Tuesday, August 25, 2015

Two months out . . .

My expectation was that by the two month mark the challenges from the surgery would all be a thing of the past.  Well, it's not so.  Whenever I sit or lie down and then get up my body goes through a period of adjustment that includes discomfort (a sense of soreness in the hip) and an awareness that my right hip is still not strong or completely stable.  Once up and on it for a while things seem to balance out and I'm able to do the things I need to do, albeit slowly.  This is disappointing as I'd so hoped that recovery was more of a straight line upward.  My surgeon, Dr. Hartford who pronounced me "good" left me with the reminder that: "There will be good days and there will be bad days."  Hmmmm . . .
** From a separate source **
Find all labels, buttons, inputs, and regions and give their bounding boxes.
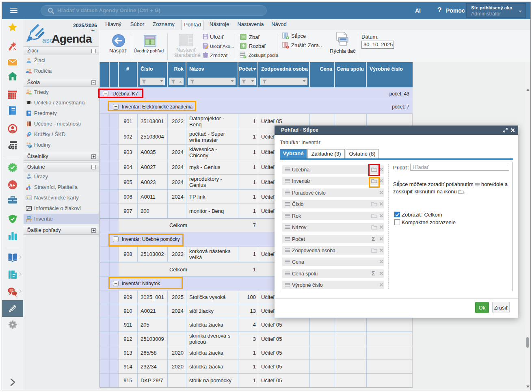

Sounds a lot like ordinary life, doesn't it.  I don't know why I imagined that it would simply get better and better every day.  And by day 100 I'd ride off into the sunset.  Pipe dreams.

Well, perhaps it is in the big picture.  My Physical Therapist, Dottie, at Seton Coastside reported that I'm getting stronger and better each time she sees me.  Guess I'm just impatient.

Since the last post there have been two milestones:  I've taken a trip to Seattle to visit my sister in law, Cheryl and brother Gary and I've returned to my ladies gym, Curves to do my morning workout.  I guess this really is progress.  What has been happening is that I continue to adjust my view to be a longer one.  "Well by Christmas I'll be moving normally."  Used to be "in a month"  or "two months" . . . the time expectation keeps on expanding.  The advice I really need to give myself is "Just take it one day at a time.  Do what needs to be done, and be thankful for all that your body is doing to support you day by day.  And, Ron, of course, is my constant support.


Thursday, August 6, 2015

Uneven road


Expectations play such a big role in our lives.  Each time I've posted I've reported progress, new milestones, etc.  These last two weeks have been filled with firsts.  I'm now cleared to drive, so I'm back behind the wheel, which is very nice.  Last weekend after visiting a California Genealogical Society class with Ron we drove up to Calistoga where I took part in a wonderful weekend celebration for teachers.  The Light Awards were given to California teachers with projects designed to increase teaching effectiveness and creativity.  I was a key presenter and another first was that I gave a 90 minute "on my feet" workshop in improvisation for a lively group of educators.  It felt great to be working, thinking, doing my teaching thing.  Each moment I seemed to feel stronger and more confident about how my hip was supporting me.  Another first was going into the Indian Hot Springs mineral pool.  This was the first time I'd been given permission to immerse the wound.  It was all good, and it surely seemed like a turning point in the forward progress of the healing.

On Monday I decided on a walking program to strengthen things. I'd go onto the Coastal trail and walk in a steady manner for twenty minutes.  The next day I'd add two minutes to the walk and so on till I got to 30 good strong walking minutes.  On the day I began this Ron was walking with me and pointed out: "Did you know that you are limping?"  And, as I observed myself more closely I could see that I was.  It wasn't a clean, balanced walk.  I began to feel weak in the right leg and needed to stop several times to rest.  This was clearly a setback from the strength I'd felt over the weekend.  Again yesterday on the same timed walk it felt weak. I thought I noticed a tiny clicking sound as the hip moved.  Maybe I was imagining things.  And then in the evening I observed that the wound, which had formerly been completely healed in appearance now showed some signs of pinkness as if slightly inflamed.  Hmmmm . . . what's going on?

Instead of a simple steady upward progress it seems I may have a detour.  I so want to get strong and fit but today it's hard.  I'm contacting my medical team to see if this setback warrants seeing a physician or if it's just part of the way healing works.  Expectations . . . wanting things to be other than they are.  It's fascinating that our minds like to measure Reality against some image in our minds.  Oh let us celebrate things as they are.